Pretrain step 2 - we add a vit stage for frame-wise spatial self-attention on top of the frozen CNN backbone of stage 1 using this config. You will need to edit the model.backbone_weights field to point to the best checkpoint from the step 1 experiment.
Pretrain step 3 - here we add temporal attention stage and pretrain it on top of the frozen CNN + vit model of stage 2 using this config. Similarly, edit model.backbone_weights.

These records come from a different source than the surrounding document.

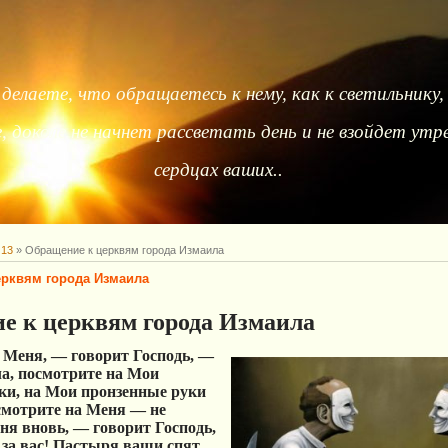
делаете, что обращаетесь к нему, как к светильнику,
 доколе не начнет рассветать день и не взойдет утре
сердцах ваших..
13
» Обращение к церквям города Измаила
ерквям города Измаила
е к церквям города Измаила
 Меня, — говорит Господь, —
а, посмотрите на Мои
ки, на Мои пронзенные руки
осмотрите на Меня — не
ня вновь, — говорит Господь,
 за вас! Пастыря ваши спят,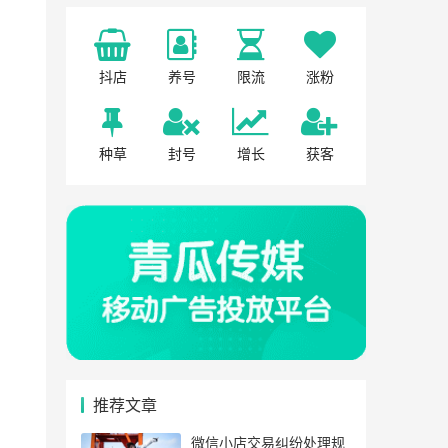
抖店
养号
限流
涨粉
种草
封号
增长
获客
推荐文章
微信小店交易纠纷处理规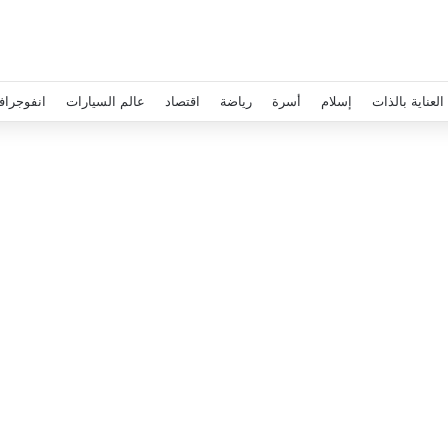
العناية بالذات
إسلام
أسرة
رياضة
اقتصاد
عالم السيارات
انفوجراف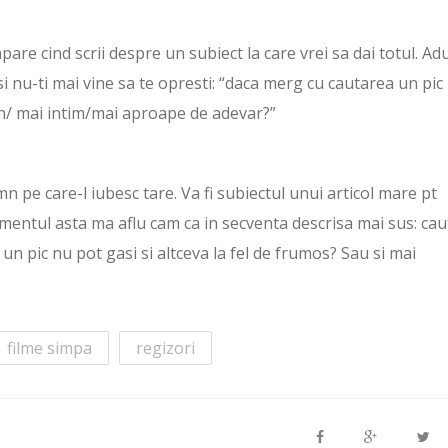
pare cind scrii despre un subiect la care vrei sa dai totul. Ad
, si nu-ti mai vine sa te opresti: “daca merg cu cautarea un pic
bun/ mai intim/mai aproape de adevar?”
n pe care-l iubesc tare. Va fi subiectul unui articol mare pt
mentul asta ma aflu cam ca in secventa descrisa mai sus: caut
 un pic nu pot gasi si altceva la fel de frumos? Sau si mai
filme simpa
regizori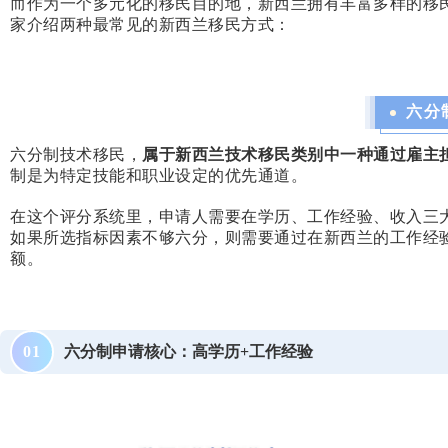
而作为一个多元化的移民目的地，新西兰拥有丰富多样的移
家介绍两种最常见的新西兰移民方式：
六分
六分制技术移民，
属于新西兰技术移民类别中一种通过雇主
制是为特定技能和职业设定的优先通道。
在这个评分系统里，申请人需要在学历、工作经验、收入三
如果所选指标因素不够六分，则需要通过在新西兰的工作经
额。
六分制申请核心：高学历+工作经验
0
1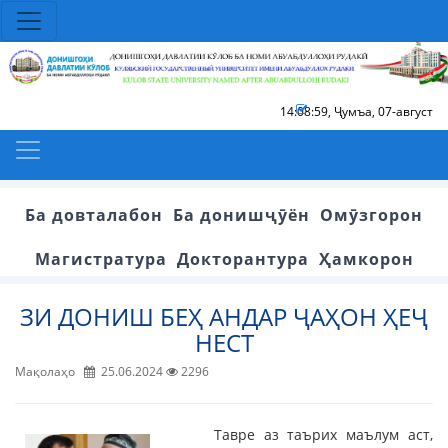
14:09:00
,
Ҷумъа, 07-август
Ба довталабон
Ба донишҷӯён
Омӯзгорон
Магистратура
Докторантура
Ҳамкорон
ЗИ ДОНИШ БЕҲ АНДАР ҶАҲОН ҲЕҶ
НЕСТ
Мақолаҳо
25.06.2024
2296
Тавре аз таърих маълум аст,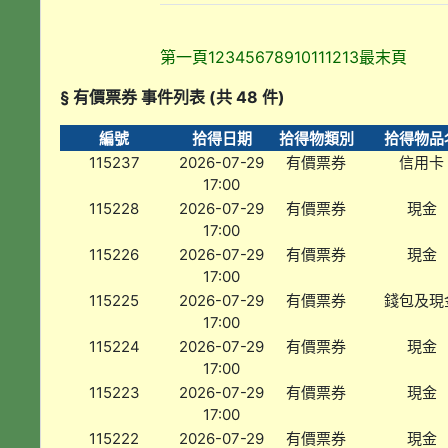
第一頁
1
2
3
4
5
6
7
8
9
10
11
12
13
最末頁
§ 有價票券 事件列表 (共 48 件)
編號
拾得日期
拾得物類別
拾得物品
115237
2026-07-29
有價票券
信用卡
17:00
115228
2026-07-29
有價票券
現金
17:00
115226
2026-07-29
有價票券
現金
17:00
115225
2026-07-29
有價票券
錢包及現
17:00
115224
2026-07-29
有價票券
現金
17:00
115223
2026-07-29
有價票券
現金
17:00
115222
2026-07-29
有價票券
現金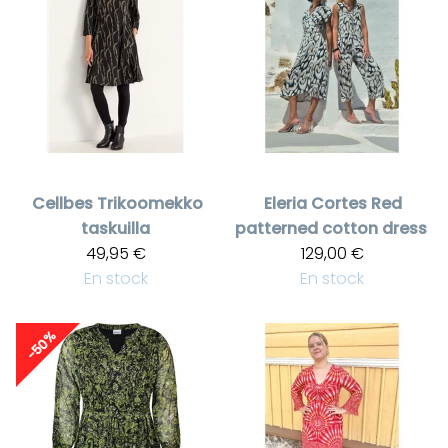
Cellbes
Trikoomekko
Eleria Cortes
Red
taskuilla
patterned cotton dress
49,95 €
129,00 €
En stock
En stock
-50%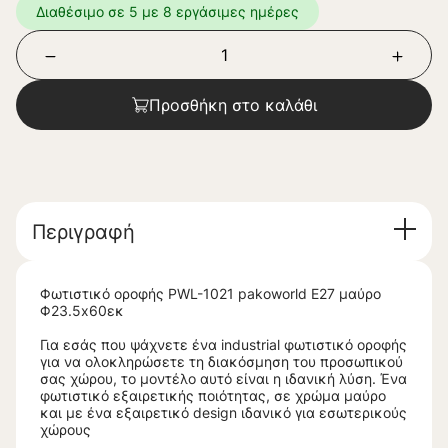
Διαθέσιμο σε 5 με 8 εργάσιμες ημέρες
Προσθήκη στο καλάθι
Περιγραφή
Φωτιστικό οροφής PWL-1021 pakoworld Ε27 μαύρο
Φ23.5x60εκ
Για εσάς που ψάχνετε ένα industrial φωτιστικό οροφής
για να ολοκληρώσετε τη διακόσμηση του προσωπικού
σας χώρου, το μοντέλο αυτό είναι η ιδανική λύση. Ένα
φωτιστικό εξαιρετικής ποιότητας, σε χρώμα μαύρο
και με ένα εξαιρετικό design ιδανικό για εσωτερικούς
χώρους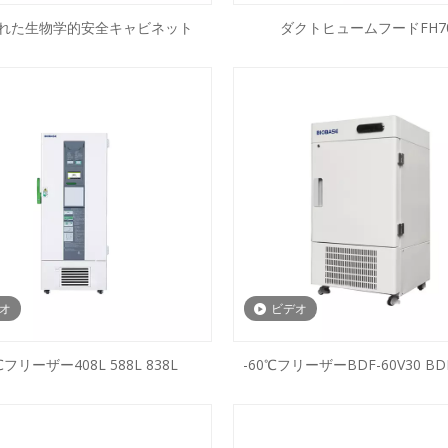
れた生物学的安全キャビネット
ダクトヒュームフードFH7
オ
ビデオ
℃フリーザー408L 588L 838L
-60℃フリーザーBDF-60V30 BDF
BDF-60V108 BDF-60V158 BDF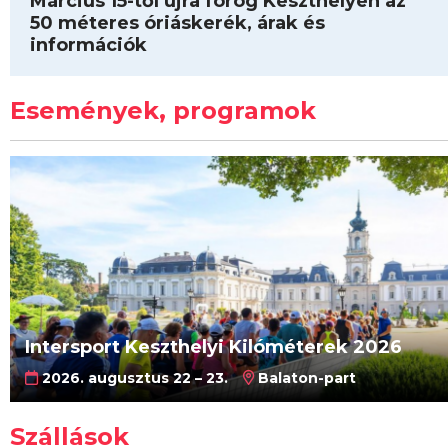
Március 15-től újra forog Keszthelyen az
50 méteres óriáskerék, árak és
információk
Események, programok
Intersport Keszthelyi Kilóméterek 2026
2026. augusztus 22 – 23.
Balaton-part
Szállások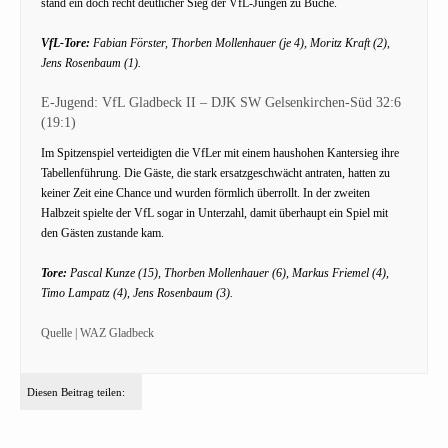
stand ein doch recht deutlicher Sieg der VfL-Jungen zu Buche.
VfL-Tore:
Fabian Förster, Thorben Mollenhauer (je 4), Moritz Kraft (2),
Jens Rosenbaum (1).
E-Jugend: VfL Gladbeck II – DJK SW Gelsenkirchen-Süd 32:6
(19:1)
Im Spitzenspiel verteidigten die VfLer mit einem haushohen Kantersieg ihre
Tabellenführung. Die Gäste, die stark ersatzgeschwächt antraten, hatten zu
keiner Zeit eine Chance und wurden förmlich überrollt. In der zweiten
Halbzeit spielte der VfL sogar in Unterzahl, damit überhaupt ein Spiel mit
den Gästen zustande kam.
Tore:
Pascal Kunze (15), Thorben Mollenhauer (6), Markus Friemel (4),
Timo Lampatz (4), Jens Rosenbaum (3).
Quelle | WAZ Gladbeck
Diesen Beitrag teilen: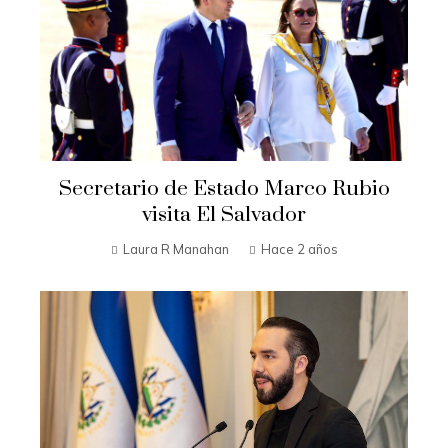
Secretario de Estado Marco Rubio
visita El Salvador
Laura R Manahan
Hace 2 años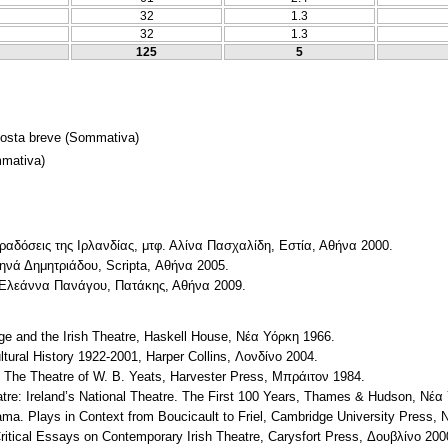
32
1.3
32
1.3
125
5
posta breve
(Sommativa)
mativa)
αραδόσεις της Ιρλανδίας, μτφ. Αλίνα Πασχαλίδη, Εστία, Αθήνα 2000.
θηνά Δημητριάδου, Scripta, Αθήνα 2005.
. Ελεάννα Πανάγου, Πατάκης, Αθήνα 2009.
ge and the Irish Theatre, Haskell House, Νέα Υόρκη 1966.
ltural History 1922-2001, Harper Collins, Λονδίνο 2004.
 The Theatre of W. Β. Yeats, Harvester Press, Μπράιτον 1984.
tre: Ireland’s National Theatre. The First 100 Years, Thames & Hudson, Νέα
rama. Plays in Context from Boucicault to Friel, Cambridge University Press,
ritical Essays on Contemporary Irish Theatre, Carysfort Press, Δουβλίνο 200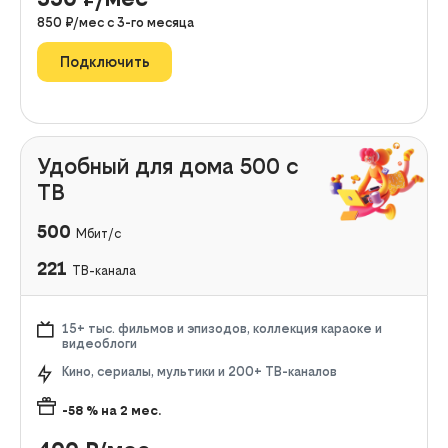
850
₽/мес с
3
-го месяца
Подключить
Удобный для дома 500 с
ТВ
500
Мбит/с
221
ТВ-канала
15+ тыс. фильмов и эпизодов, коллекция караоке и
видеоблоги
Кино, сериалы, мультики и 200+ ТВ-каналов
-58
% на
2
мес.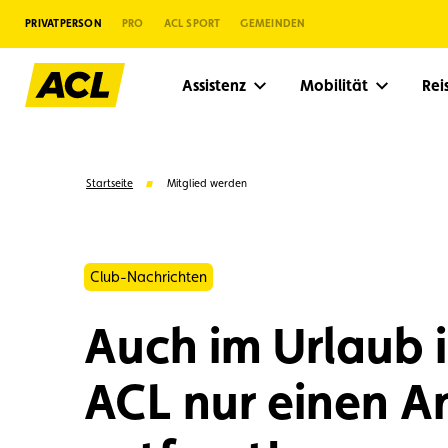
PRIVATPERSON
PRO
ACL SPORT
GEMEINDEN
Assistenz
Mobilität
Re
Startseite
Mitglied werden
Club-Nachrichten
Auch im Urlaub i
ACL nur einen A
Vorschläge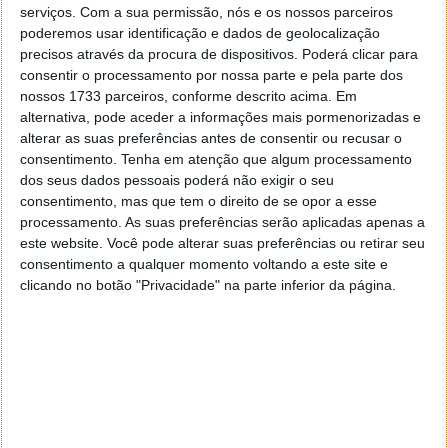
“É urgente que esta transposição seja
serviços.
Com a sua permissão, nós e os nossos parceiros
concretizada no mais curto espaço de tempo,
sem
poderemos usar identificação e dados de geolocalização
esquecer a necessidade de uma discussão aberta e
precisos através da procura de dispositivos. Poderá clicar para
transparente”, observou a Zero, finalizando:
consentir o processamento por nossa parte e pela parte dos
nossos 1733 parceiros, conforme descrito acima. Em
“Sabendo-se que o atraso é real e que o tempo
alternativa, pode aceder a informações mais pormenorizadas e
perdido já não será recuperado, espera-se que o
alterar as suas preferências antes de consentir ou recusar o
Governo agilize o processo de transposição da
consentimento.
Tenha em atenção que algum processamento
diretiva”.
dos seus dados pessoais poderá não exigir o seu
consentimento, mas que tem o direito de se opor a esse
processamento. As suas preferências serão aplicadas apenas a
este website. Você pode alterar suas preferências ou retirar seu
consentimento a qualquer momento voltando a este site e
Este artigo tem mais de um ano
clicando no botão "Privacidade" na parte inferior da página.
Acompanhe o Pplware no Google Notícias
Proponha uma correção, faça uma sugestão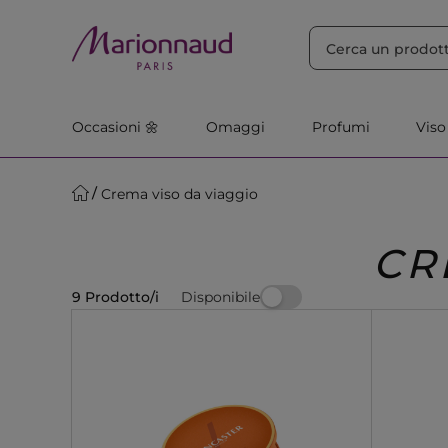
ORDINA PER
Filtra
Rilevanza
Occasioni 🌼
Omaggi
Profumi
Viso
Crema viso da viaggio
CR
Disponibile
9 Prodotto/i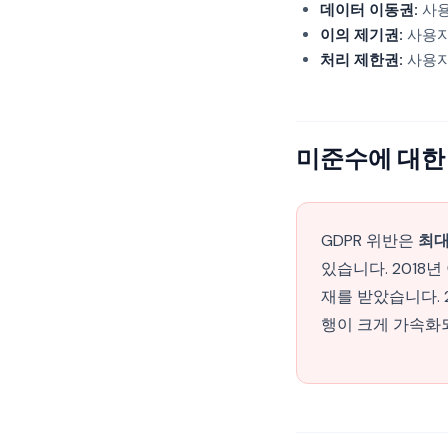
데이터 이동권:
사용
이의 제기권:
사용자
처리 제한권:
사용자
미준수에 대한
GDPR 위반은
최대
있습니다. 2018
재를 받았습니다. 
행이 크게 가속화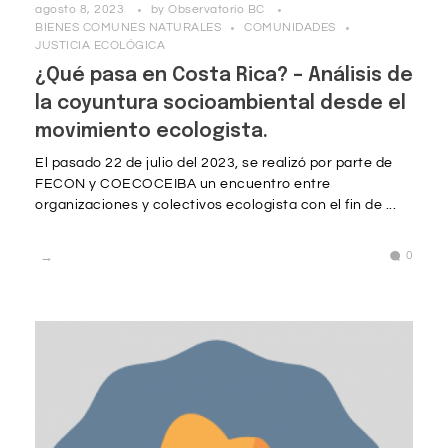
agosto 8, 2023
by
Observatorio BC
BIENES COMUNES NATURALES
COMUNIDADES
JUSTICIA ECOLÓGICA
¿Qué pasa en Costa Rica? – Análisis de
la coyuntura socioambiental desde el
movimiento ecologista.
El pasado 22 de julio del 2023, se realizó por parte de
FECON y COECOCEIBA un encuentro entre
organizaciones y colectivos ecologista con el fin de ...
0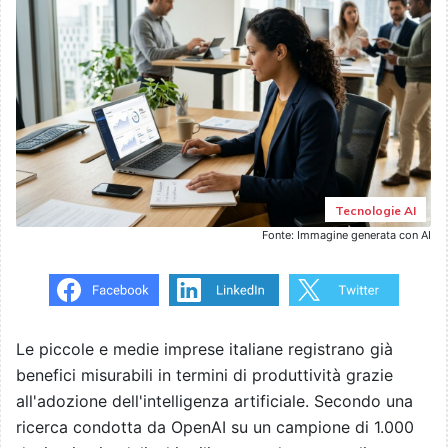
Tecnologie AI
Fonte: Immagine generata con AI
Le piccole e medie imprese italiane registrano già
benefici misurabili in termini di produttività grazie
all'adozione dell'intelligenza artificiale. Secondo una
ricerca condotta da OpenAI su un campione di 1.000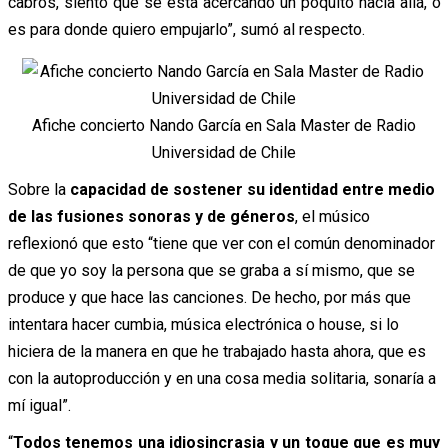
cabros, siento que se está acercando un poquito hacia allá, o
es para donde quiero empujarlo”, sumó al respecto.
Afiche concierto Nando García en Sala Master de Radio
Universidad de Chile
Sobre la
capacidad de sostener su identidad entre medio
de las fusiones sonoras y de géneros
, el músico
reflexionó que esto “tiene que ver con el común denominador
de que yo soy la persona que se graba a sí mismo, que se
produce y que hace las canciones. De hecho, por más que
intentara hacer cumbia, música electrónica o house, si lo
hiciera de la manera en que he trabajado hasta ahora, que es
con la autoproducción y en una cosa media solitaria, sonaría a
mí igual”.
“
Todos tenemos una idiosincrasia y un toque que es muy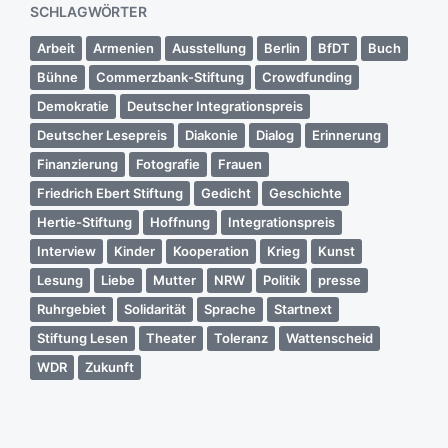
SCHLAGWÖRTER
Arbeit
Armenien
Ausstellung
Berlin
BfDT
Buch
Bühne
Commerzbank-Stiftung
Crowdfunding
Demokratie
Deutscher Integrationspreis
Deutscher Lesepreis
Diakonie
Dialog
Erinnerung
Finanzierung
Fotografie
Frauen
Friedrich Ebert Stiftung
Gedicht
Geschichte
Hertie-Stiftung
Hoffnung
Integrationspreis
Interview
Kinder
Kooperation
Krieg
Kunst
Lesung
Liebe
Mutter
NRW
Politik
presse
Ruhrgebiet
Solidarität
Sprache
Startnext
Stiftung Lesen
Theater
Toleranz
Wattenscheid
WDR
Zukunft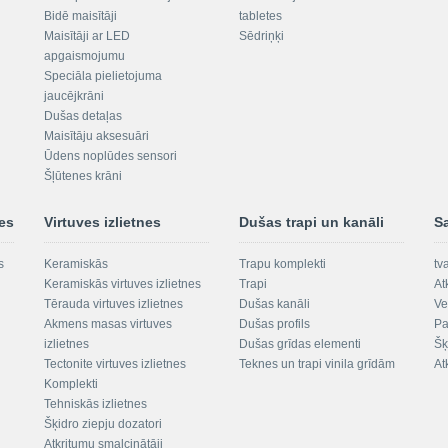
Bidē maisītāji
tabletes
Maisītāji ar LED
Sēdriņķi
apgaismojumu
Speciāla pielietojuma
jaucējkrāni
Dušas detaļas
Maisītāju aksesuāri
Ūdens noplūdes sensori
Šļūtenes krāni
nes
Virtuves izlietnes
Dušas trapi un kanāli
S
s
Keramiskās
Trapu komplekti
tv
Keramiskās virtuves izlietnes
Trapi
At
Tērauda virtuves izlietnes
Dušas kanāli
Ve
Akmens masas virtuves
Dušas profils
Pa
izlietnes
Dušas grīdas elementi
Šķ
Tectonite virtuves izlietnes
Teknes un trapi vinila grīdām
At
Komplekti
Tehniskās izlietnes
Šķidro ziepju dozatori
Atkritumu smalcinātāji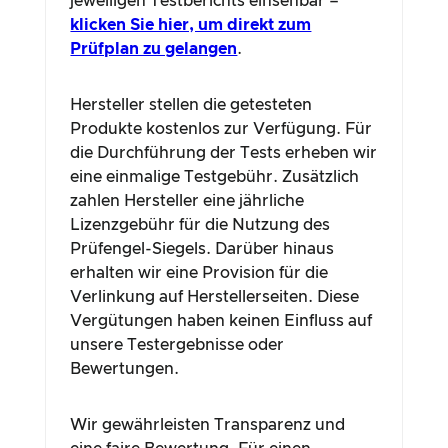
jeweiligen Testberichts einsehbar –
klicken Sie hier, um direkt zum
Prüfplan zu gelangen
.
Hersteller stellen die getesteten
Produkte kostenlos zur Verfügung. Für
die Durchführung der Tests erheben wir
eine einmalige Testgebühr. Zusätzlich
zahlen Hersteller eine jährliche
Lizenzgebühr für die Nutzung des
Prüfengel-Siegels. Darüber hinaus
erhalten wir eine Provision für die
Verlinkung auf Herstellerseiten. Diese
Vergütungen haben keinen Einfluss auf
unsere Testergebnisse oder
Bewertungen.
Wir gewährleisten Transparenz und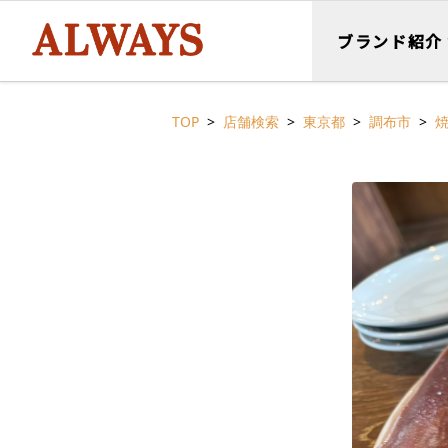
ブランド紹介
TOP
店舗検索
東京都
調布市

2. Pretraining Global Encoder
The second step of DualTrack is to pretrain the global encoder using sparsely sampled subsequences of the ultrasound frames. The global encoder consists of an image backbone and then a transformer temporal self-attention stage. Here we have several options for the image backbone: CNN, iBOT, MedSAM, and USFM. The code can easily be adapted to using other backbones. Note that some backbones require pretrained weights or add dependencies. Choose one of the configs in configs/dualtrack_train_tus_rec/global_encoder (we recommend cnn.yaml as a good starting point with no extra dependencies).